Algunas personas poseían naturaleza noble, pero algunos detonantes internos hacían que no pudieran manejar sus emociones y sentimientos de la manera adecuada.

Tenía mucho que ver con las heridas de la infancia, con la autoestima, la interacción con el intrincado entorno social humano.

La humanidad, siempre tan complicada…

Con todo un potencial para brillar desperdiciado en banalidades, que los condenaba inexorablemente a la auto extinción.

Su cita con Alma era en el próximo cambio de luna.

Muchos la convocaron en su larga existencia, y aunque había ayudado a bastantes, la mayoría terminaba siendo su cena.

Esta vez intuía que debería interactuar con la humana, y era muy posible que le prestara sus servicios.

Siguió sintonizada a la distancia en la frecuencia de la mujer, esperando el momento de conocerla.

Entre tanto, se entretendría e informaría de lo que debía saber en sus excursiones nocturnas. Pensaba filtrarse furtivamente en las ciudades para captar el espíritu del momento, que dejaba bastante que desear, por lo que había experimentado en su último despertar…  





Alma salió asustada de su sueño en medio de la madrugada, sintiendo una presencia dentro de su cabeza.

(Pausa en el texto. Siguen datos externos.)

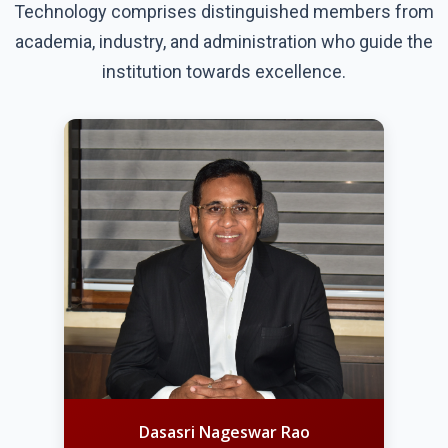
Technology comprises distinguished members from
academia, industry, and administration who guide the
institution towards excellence.
Dasasri Nageswar Rao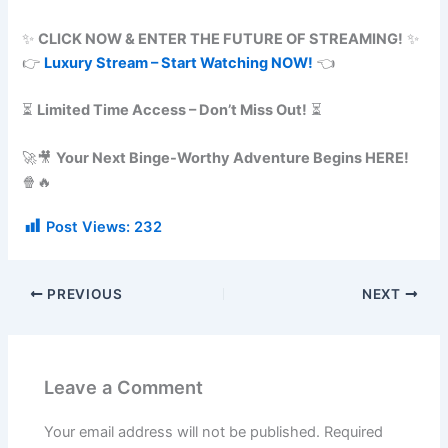
✨
CLICK NOW & ENTER THE FUTURE OF STREAMING!
✨
👉
Luxury Stream – Start Watching NOW!
👈
⏳
Limited Time Access – Don’t Miss Out!
⏳
🚀🎥
Your Next Binge-Worthy Adventure Begins HERE!
🍿🔥
Post Views:
232
PREVIOUS
NEXT
Leave a Comment
Your email address will not be published.
Required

Confundida, miró el reloj, que le indicaba las tres cuarenta y cinco.

No fue ninguna pesadilla.

Había sentido que la espiaban y escrutaban.

No tenía sentido. Muchas veces vivía situaciones que no tenían explicación lógica, por lo que estaba casi acostumbrada.

Miró su lado vacío de la cama y suspiró.

Mauricio no había venido a dormir.

Alma no sabía dónde estaba, ni cuando regresaría, pero tenía la absoluta certeza de que la estaba engañando con otra mujer.

Ya hacía años que toleraba la situación sin ponerle un fin lógico. No podía.

No concebía la posibilidad de vivir sin su esposo.

Aguantaba todo, toleraba lo intolerable para no romper el vínculo con él.

Sus amigas más queridas y confidentes no comprendían la situación: Alma era una mujer profesional, una médica prestigiosa, bella y joven aún.

Solo por amor propio, debía terminar la relación con Mauricio, un guapo agente de la policía, que abusaba física y psicológicamente de ella.

A veces desaparecía semanas enteras, sumiéndola en una angustia insoportable, sin contestar sus llamadas desesperadas, sus humillados mensajes.

Después volvía sin dar explicaciones, y si ella se las pedía, le contestaba que era la vida que su profesión le exigía. Si se atrevía a preguntar demasiado, terminaba con una cachetada o un puñetazo en el estómago, y la amenaza de algo peor si insistía.

Alma sabía que Mauricio tenía hijos con otras mujeres.

Ella era estéril, por lo que justificaba estúpidamente la prole extra marital de su esposo, culpándose estúpidamente.

Le había propuesto a Mauricio adoptar un niño, a lo que él respondió despectivamente:

-Porque  seas defectuosa, yo no tengo porqué criar a un bastardo ajeno.

Y Alma se sentía realmente un ser fallado, que no era capaz de brindar a su hombre lo que necesitaba.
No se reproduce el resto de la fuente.